Exercise instructions |
Give the lines again exactly, from the one holding "議題『スマホを持てない人に、公的支援は必" to the last line of the listing below, both ends included and nothing added.

[Opening Working data section]

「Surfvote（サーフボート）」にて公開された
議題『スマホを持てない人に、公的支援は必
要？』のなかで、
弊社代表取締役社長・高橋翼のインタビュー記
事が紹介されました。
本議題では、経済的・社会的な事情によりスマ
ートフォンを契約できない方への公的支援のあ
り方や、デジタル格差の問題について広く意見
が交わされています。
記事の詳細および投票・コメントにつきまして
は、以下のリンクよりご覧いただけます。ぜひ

[Closing Working data section]

Answer below |
議題『スマホを持てない人に、公的支援は必
要？』のなかで、
弊社代表取締役社長・高橋翼のインタビュー記
事が紹介されました。
本議題では、経済的・社会的な事情によりスマ
ートフォンを契約できない方への公的支援のあ
り方や、デジタル格差の問題について広く意見
が交わされています。
記事の詳細および投票・コメントにつきまして
は、以下のリンクよりご覧いただけます。ぜひ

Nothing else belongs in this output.